SALEM, Ore. (KOIN) — As the members of the Oregon House and Senate were sworn in Monday to begin the 2021 session, security is visibly increasing following the insurrection at the US Capitol and earlier protests at the state Capitol.
The Oregon State Capitol is still closed to the public during the pandemic. But right-wing protesters, angry about the COVID shutdown, walked in through a door opened by Republican Rep. Mike Nearman.
A much stronger presence from the Oregon State Police was seen outside the Capitol on Monday, but there were no protests. Inside OSP checked the ID of everyone who entered with a swipe cardkey.
This week is a get-organized week for the session that officially begins next Tuesday and lasts until June.

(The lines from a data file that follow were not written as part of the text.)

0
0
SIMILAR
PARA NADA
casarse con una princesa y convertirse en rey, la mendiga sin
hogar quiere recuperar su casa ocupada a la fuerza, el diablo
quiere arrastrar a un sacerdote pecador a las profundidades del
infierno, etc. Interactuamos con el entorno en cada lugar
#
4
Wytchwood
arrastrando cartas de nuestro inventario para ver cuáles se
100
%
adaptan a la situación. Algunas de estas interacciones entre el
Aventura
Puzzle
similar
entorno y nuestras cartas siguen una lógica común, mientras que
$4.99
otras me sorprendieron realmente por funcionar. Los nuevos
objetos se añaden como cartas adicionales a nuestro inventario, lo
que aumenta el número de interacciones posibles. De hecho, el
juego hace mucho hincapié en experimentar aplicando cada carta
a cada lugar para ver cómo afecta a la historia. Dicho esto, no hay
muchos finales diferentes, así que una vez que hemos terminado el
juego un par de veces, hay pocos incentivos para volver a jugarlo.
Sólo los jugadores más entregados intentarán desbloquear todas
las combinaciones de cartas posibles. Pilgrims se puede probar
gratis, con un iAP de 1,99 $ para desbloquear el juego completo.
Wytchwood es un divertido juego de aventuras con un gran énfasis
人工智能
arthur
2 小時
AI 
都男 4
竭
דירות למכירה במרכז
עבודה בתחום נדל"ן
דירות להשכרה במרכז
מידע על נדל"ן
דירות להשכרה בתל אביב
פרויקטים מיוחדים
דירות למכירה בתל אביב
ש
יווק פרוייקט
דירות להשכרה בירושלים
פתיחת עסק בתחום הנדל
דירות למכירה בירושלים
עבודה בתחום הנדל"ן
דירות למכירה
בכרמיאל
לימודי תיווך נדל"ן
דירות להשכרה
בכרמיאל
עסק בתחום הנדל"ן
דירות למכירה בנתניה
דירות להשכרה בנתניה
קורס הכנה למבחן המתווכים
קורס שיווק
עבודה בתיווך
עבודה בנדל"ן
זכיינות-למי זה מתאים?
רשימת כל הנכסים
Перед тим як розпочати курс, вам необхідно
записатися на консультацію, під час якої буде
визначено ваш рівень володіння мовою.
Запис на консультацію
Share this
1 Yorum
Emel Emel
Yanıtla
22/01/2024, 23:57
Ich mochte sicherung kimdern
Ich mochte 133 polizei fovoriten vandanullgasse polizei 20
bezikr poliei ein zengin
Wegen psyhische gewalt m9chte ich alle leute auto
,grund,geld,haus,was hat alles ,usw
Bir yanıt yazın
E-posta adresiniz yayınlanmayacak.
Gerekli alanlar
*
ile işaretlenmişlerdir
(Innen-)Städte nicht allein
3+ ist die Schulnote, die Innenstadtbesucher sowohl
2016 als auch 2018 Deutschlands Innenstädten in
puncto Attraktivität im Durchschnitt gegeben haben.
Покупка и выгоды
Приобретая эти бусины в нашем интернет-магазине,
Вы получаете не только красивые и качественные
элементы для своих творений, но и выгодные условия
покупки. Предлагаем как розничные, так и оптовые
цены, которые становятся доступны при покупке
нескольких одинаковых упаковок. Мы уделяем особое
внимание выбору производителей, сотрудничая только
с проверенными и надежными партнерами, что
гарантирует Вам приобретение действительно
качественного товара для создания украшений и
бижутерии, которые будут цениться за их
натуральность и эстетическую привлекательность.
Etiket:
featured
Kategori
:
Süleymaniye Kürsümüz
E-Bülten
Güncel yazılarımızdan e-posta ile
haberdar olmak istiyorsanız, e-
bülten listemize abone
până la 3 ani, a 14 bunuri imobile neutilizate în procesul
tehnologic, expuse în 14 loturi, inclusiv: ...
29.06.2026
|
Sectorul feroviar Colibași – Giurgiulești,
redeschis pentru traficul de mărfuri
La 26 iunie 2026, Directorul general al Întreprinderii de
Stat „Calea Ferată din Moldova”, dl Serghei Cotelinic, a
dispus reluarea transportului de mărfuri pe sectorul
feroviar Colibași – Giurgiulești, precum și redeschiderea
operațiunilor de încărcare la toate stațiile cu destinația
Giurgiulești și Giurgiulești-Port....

Newly elected senators and representatives were sworn in Monday and lawmakers begin reading into the record thousands of bills to be considered this session. GOP lawmakers objected to the rules passed that will keep the Capitol closed to the public primarily due to the pandemic. Public hearings will be virtual and floor sessions will be streamed live.
But security for the building is a real concern.
“We are on edge but we have such amazing support from the Oregon State Police in the Capitol,” said Sen. Ginny Burdick. “We feel confident we are taking steps to get trained in various scenarios.”
The FBI said they are tracking reports of armed protests in all 50 US state captials between now and the day Joe Biden is inaugurated as President of the United States.
Officials with OSP told KOIN 6 News they are monitoring any threats or protests and are planning accordingly.
Tina Kotek, the longtime representative from Portland, was sworn in for her 5th consecutive term as Speaker of the House.
Kotek, who is the longest serving Speaker since Vera Katz of Portland from 1985-1991, said 2021 will be about rebuilding from the havoc left by the past year.
“I’m deeply honored to continue serving Oregon and my colleagues as their Speaker,” Kotek said. “We have been dealing with crisis after crisis for the past year, and we have many challenges ahead. For the state’s recovery to reach all Oregonians equitably, our actions must be bold, decisive, and transformative. I’m ready to get to work.”
In the Senate, lawmakers voted Senator Peter Courtney (D-Salem) to his record 10th term as Senate President.
“We have a long road ahead. These are tough times,” Senate President Courtney said. “We are legislating in a new way. It will be difficult but we must keep going. Oregonians are hurting. We will be there for them in their time of need.”
Courtney’s 37th year in the Oregon State Legislature is the longest in state history. He has also served as Senate President since 2003.